Aww, Mary, you've been through a lot hon. I appreciate you sharing such intimate details with us.
Birth 3... edd March 2, 2005by ovulation, date of delivery Feb 28
After birth 2, I was left wondering how I could have gone from “making birth look easy” to nursing a scar across my belly. I decided that the last visit when I requested a VE the Ob had taken upon herself to do a stretch and sweep ~ without informing me or asking my consent. I delayed trying to start prenatal care as soon as I found out I was pg, because hubby was gone with our only vehicle for 6 weeks of training. I later started the bases process and at 18 weeks I was finally seen for my first “appt” What actually occurred is that I went to a room and we were lectured about the importance of applying for wic, doing exactly as the ob clinic said, and that at the end of the appt our prenatal vitamins would be available in the pharmacy remember to take them daily they are vital during your first trimester (Umm 18 weeks = second tri, not first) At the end of the lecture I asked to have an appt set for less than a months time, and managed to wiggle in to the next day. At that appt I expressed my desires to vbac and was willing to consent to most test that they wanted to run on my blood samples. I was told that I would be an excellent candidate but the base mws, but every ob appt seemed to want to know when I would schedule my rcs.

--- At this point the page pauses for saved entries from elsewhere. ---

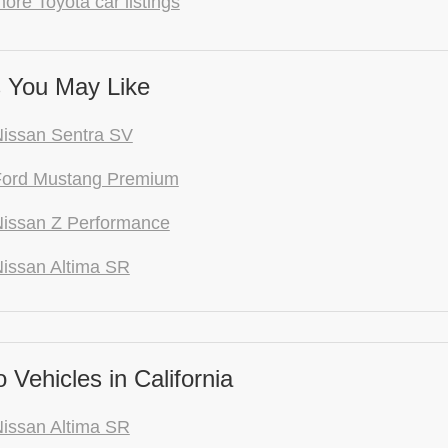
ore Toyota car listings
 You May Like
issan Sentra SV
Ford Mustang Premium
issan Z Performance
issan Altima SR
Vehicles in California
issan Altima SR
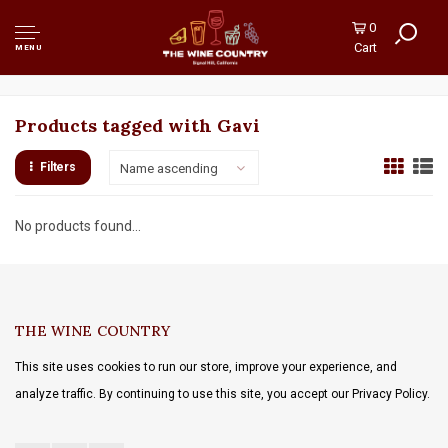
0
Cart
MENU
Products tagged with Gavi
Filters
Name ascending
No products found...
THE WINE COUNTRY
This site uses cookies to run our store, improve your experience, and
analyze traffic. By continuing to use this site, you accept our Privacy Policy.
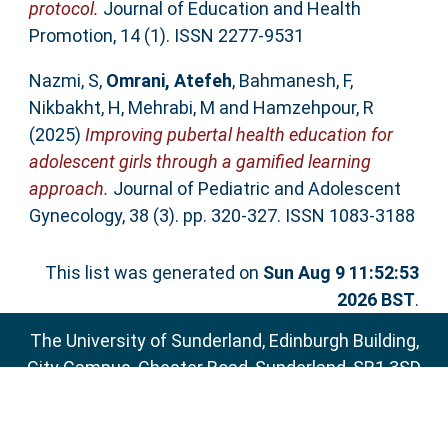
protocol.
Journal of Education and Health
Promotion, 14 (1). ISSN 2277-9531
Nazmi, S
,
Omrani, Atefeh
,
Bahmanesh, F
,
Nikbakht, H
,
Mehrabi, M
and
Hamzehpour, R
(2025)
Improving pubertal health education for
adolescent girls through a gamified learning
approach.
Journal of Pediatric and Adolescent
Gynecology, 38 (3). pp. 320-327. ISSN 1083-3188
This list was generated on
Sun Aug 9 11:52:53
2026 BST
.
The University of Sunderland, Edinburgh Building,
City Campus, Chester Road, Sunderland, SR1 3SD
Email:
sure@sunderland.ac.uk
SURE supports
OAI 2.0
with a base URL of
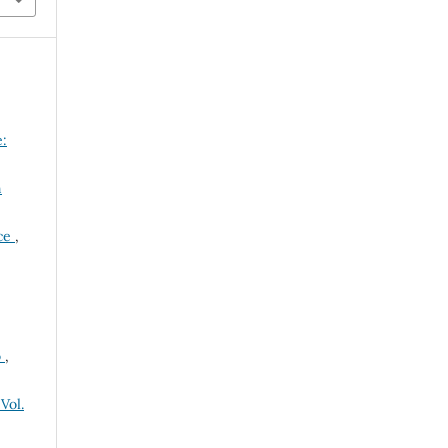
:
n
nce
,
o
,
Vol.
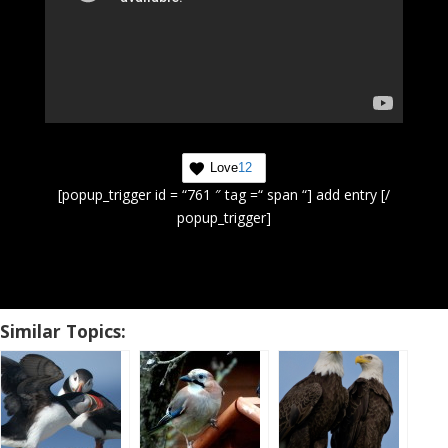
Love
12
[popup_trigger id = “761 ″ tag =“ span “] add entry [/
popup_trigger]
Similar Topics:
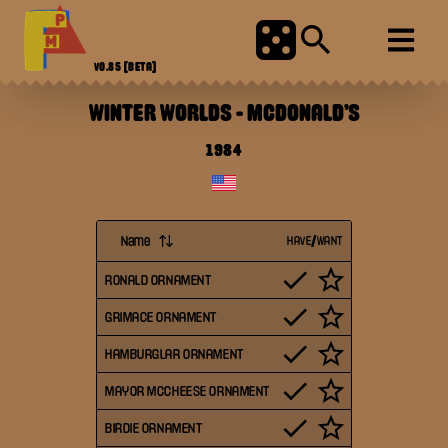
V0.85
[BETA]
WINTER WORLDS
-
MCDONALD'S
1984
Name
HAVE/WANT
RONALD ORNAMENT
GRIMACE ORNAMENT
HAMBURGLAR ORNAMENT
MAYOR MCCHEESE ORNAMENT
BIRDIE ORNAMENT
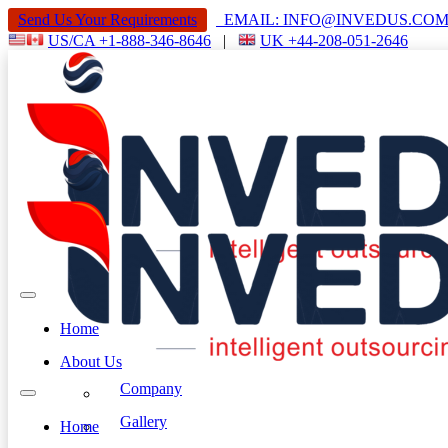
Send Us Your Requirements
EMAIL: INFO@INVEDUS.C
US/CA +1-888-346-8646
|
UK +44-208-051-2646
Home
About Us
Company
Gallery
Home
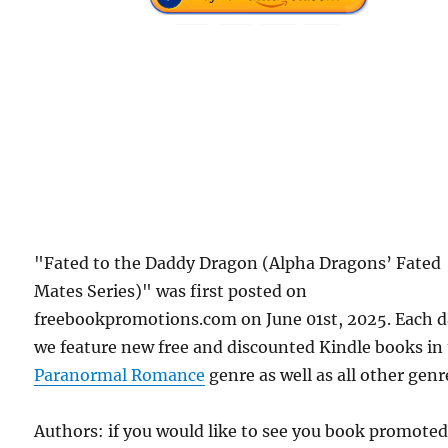
"Fated to the Daddy Dragon (Alpha Dragons’ Fated
Mates Series)" was first posted on
freebookpromotions.com on June 01st, 2025. Each 
we feature new free and discounted Kindle books in
Paranormal Romance
genre as well as all other genr
Authors: if you would like to see you book promote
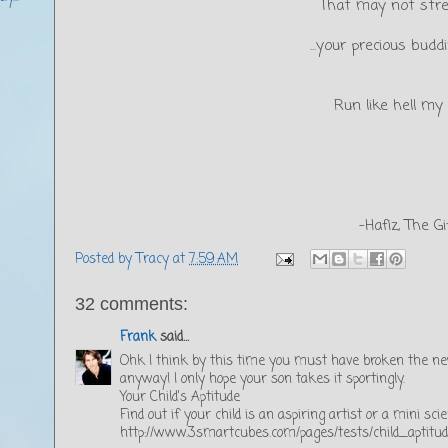
That may not str
...your precious bud
Run like hell my d
-Hafiz, The Gi
Posted by
Tracy
at
7:59 AM
32 comments:
Frank
said...
Ohk I think by this time you must have broken the new
anyway! I only hope your son takes it sportingly.
Your Child's Aptitude
Find out if your child is an aspiring artist or a mini scie
http://www.3smartcubes.com/pages/tests/child_aptitude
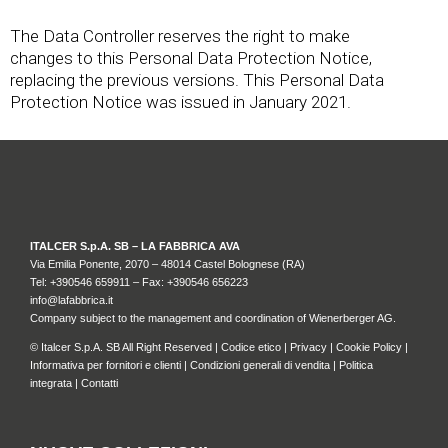
The Data Controller reserves the right to make
changes to this Personal Data Protection Notice,
replacing the previous versions. This Personal Data
Protection Notice was issued in January 2021.
ITALCER S.p.A. SB – LA FABBRICA AVA
Via Emilia Ponente, 2070 – 48014 Castel Bolognese (RA)
Tel: +
390546 659911
– Fax: +390546 656223
info@lafabbrica.it
Company subject to the management and coordination of Wienerberger AG.
© Italcer S.p.A. SB All Right Reserved |
Codice etico
|
Privacy
|
Cookie Policy
|
Informativa per fornitori e clienti
|
Condizioni generali di vendita
|
Politica
integrata
|
Contatti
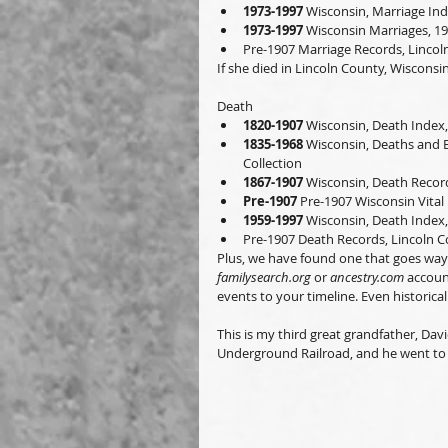
1973-1997
 Wisconsin, Marriage Ind
1973-1997
 Wisconsin Marriages, 1
Pre-1907 Marriage Records, Linco
If she died in Lincoln County, Wisconsin
Death
1820-1907
 Wisconsin, Death Index,
1835-1968
 Wisconsin, Deaths and B
Collection
1867-1907
 Wisconsin, Death Record
Pre-1907
 Pre-1907 Wisconsin Vital 
1959-1997
 Wisconsin, Death Index,
Pre-1907 Death Records, Lincoln 
Plus, we have found one that goes way 
familysearch.org
 or 
ancestry.com
 accoun
events to your timeline. Even historical
This is my third great grandfather, Da
Underground Railroad, and he went to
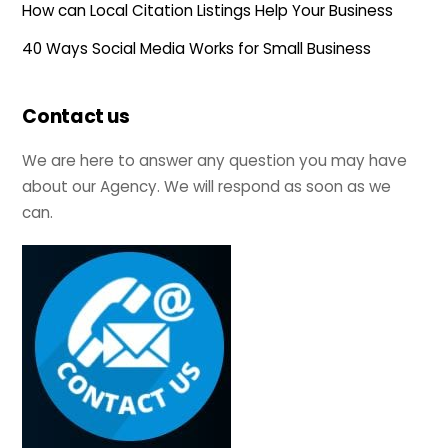
How can Local Citation Listings Help Your Business
40 Ways Social Media Works for Small Business
Contact us
We are here to answer any question you may have
about our Agency. We will respond as soon as we
can.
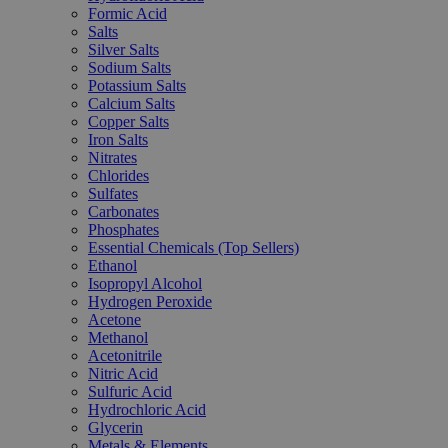
Formic Acid
Salts
Silver Salts
Sodium Salts
Potassium Salts
Calcium Salts
Copper Salts
Iron Salts
Nitrates
Chlorides
Sulfates
Carbonates
Phosphates
Essential Chemicals (Top Sellers)
Ethanol
Isopropyl Alcohol
Hydrogen Peroxide
Acetone
Methanol
Acetonitrile
Nitric Acid
Sulfuric Acid
Hydrochloric Acid
Glycerin
Metals & Elements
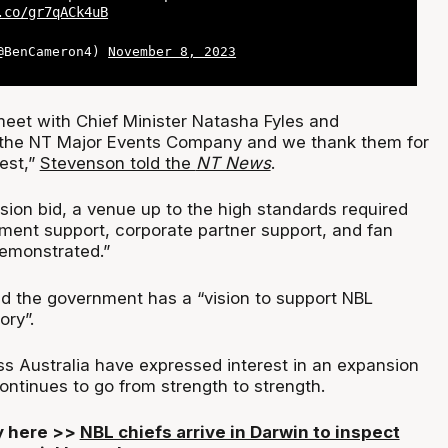
.co/gr7qACk4uB
(@BenCameron4)
November 8, 2023
 meet with Chief Minister Natasha Fyles and
f the NT Major Events Company and we thank them for
rest,”
Stevenson told the
NT News
.
sion bid, a venue up to the high standards required
ment support, corporate partner support, and fan
demonstrated.”
ed the government has a “vision to support NBL
ory”.
ss Australia have expressed interest in an expansion
ontinues to go from strength to strength.
ry here >>
NBL chiefs arrive in Darwin to inspect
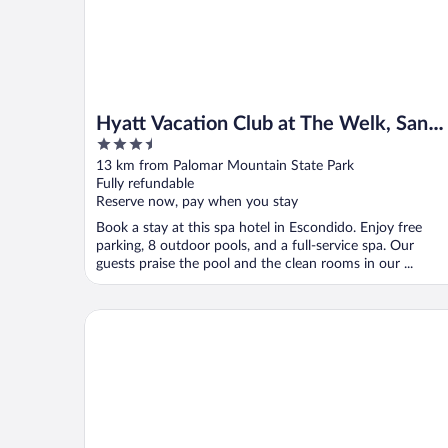
Hyatt Vacation Club at The Welk, San
3.5
Diego Area
out
13 km from Palomar Mountain State Park
of
Fully refundable
5
Reserve now, pay when you stay
Book a stay at this spa hotel in Escondido. Enjoy free
parking, 8 outdoor pools, and a full-service spa. Our
guests praise the pool and the clean rooms in our ...
Carter Estate Winery and Resort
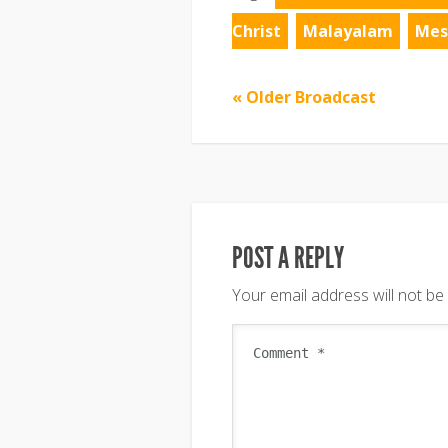
Christ
Malayalam
Mes
« Older Broadcast
POST A REPLY
Your email address will not be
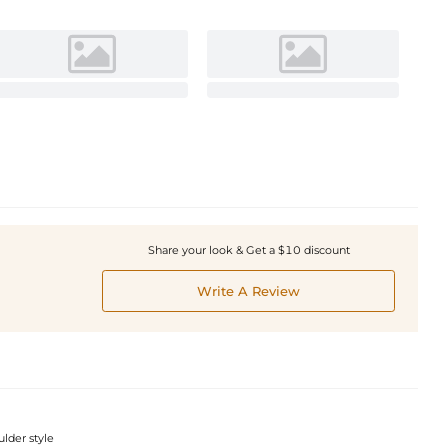
Share your look & Get a $10 discount
Write A Review
ulder style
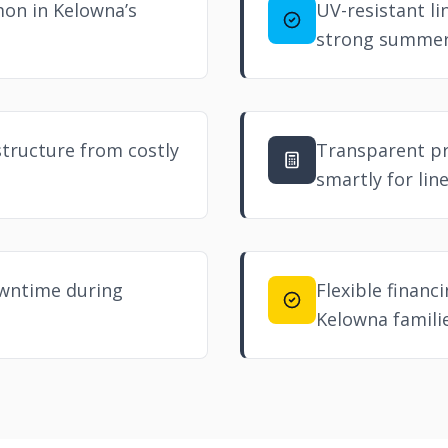
mon in Kelowna’s
UV-resistant li
strong summer
structure from costly
Transparent p
smartly for lin
owntime during
Flexible financ
Kelowna familie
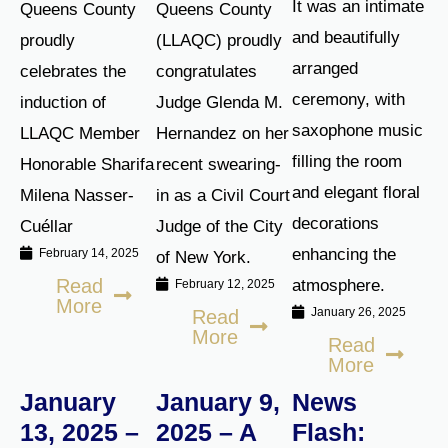
It was an intimate
Queens County
Queens County
and beautifully
proudly
(LLAQC) proudly
arranged
celebrates the
congratulates
ceremony, with
induction of
Judge Glenda M.
saxophone music
LLAQC Member
Hernandez on her
filling the room
Honorable Sharifa
recent swearing-
and elegant floral
Milena Nasser-
in as a Civil Court
decorations
Cuéllar
Judge of the City
enhancing the
February 14, 2025
of New York.
Read
atmosphere.
February 12, 2025
More
January 26, 2025
Read
More
Read
More
January
January 9,
News
13, 2025 –
2025 – A
Flash:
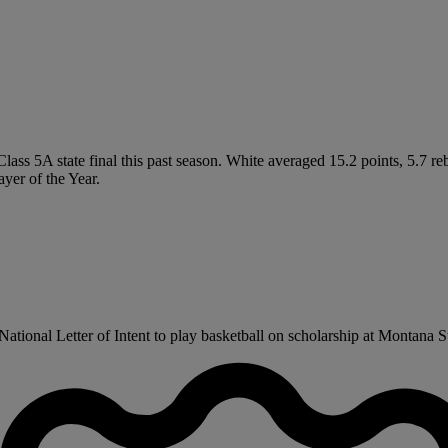
Class 5A state final this past season. White averaged 15.2 points, 5.7 r
yer of the Year.
tional Letter of Intent to play basketball on scholarship at Montana Sta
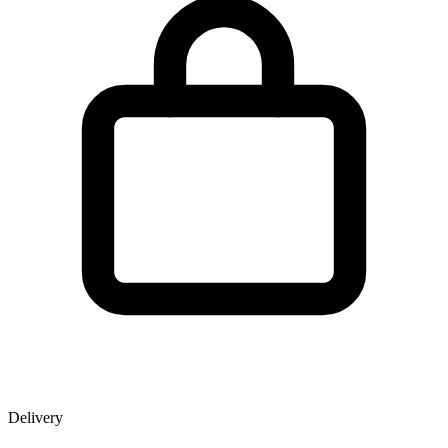
Delivery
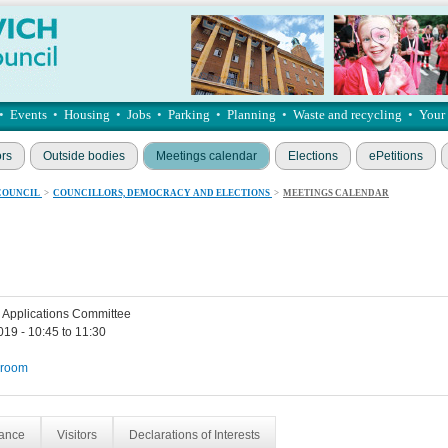
•
Events
•
Housing
•
Jobs
•
Parking
•
Planning
•
Waste and recycling
•
Your
ors
Outside bodies
Meetings calendar
Elections
ePetitions
COUNCIL
>
COUNCILLORS, DEMOCRACY AND ELECTIONS
>
MEETINGS CALENDAR
 Applications Committee
019 - 10:45 to 11:30
 room
dance
Visitors
Declarations of Interests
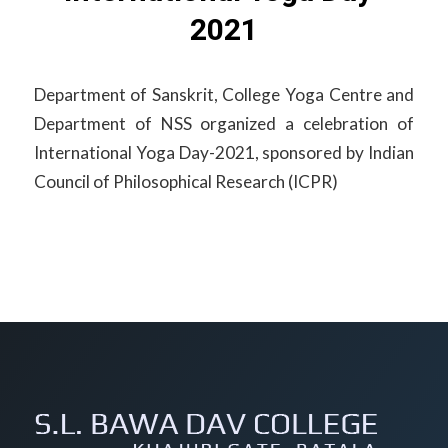
2021
Department of Sanskrit, College Yoga Centre and
Department of NSS organized a celebration of
International Yoga Day-2021, sponsored by Indian
Council of Philosophical Research (ICPR)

Hubby and I butted heads about the birth the entire pg. I really wanted a home birth. I felt that I had more knowledge as to what was going on in my body without the ivs monitors etc than any of their technology and “higher education” had given them without gutting me. Hubby wanted me to schedule a rcs so he knew when to take leave. After all it had to be the safer alternative because the med pros recommended it and I wouldn’t be birthing like an animal at home. Finally the numbers talked to him and he acknowledged that vbac statistically was just as safe, if not safer than rcs and he stopped suggesting I just take the rcs.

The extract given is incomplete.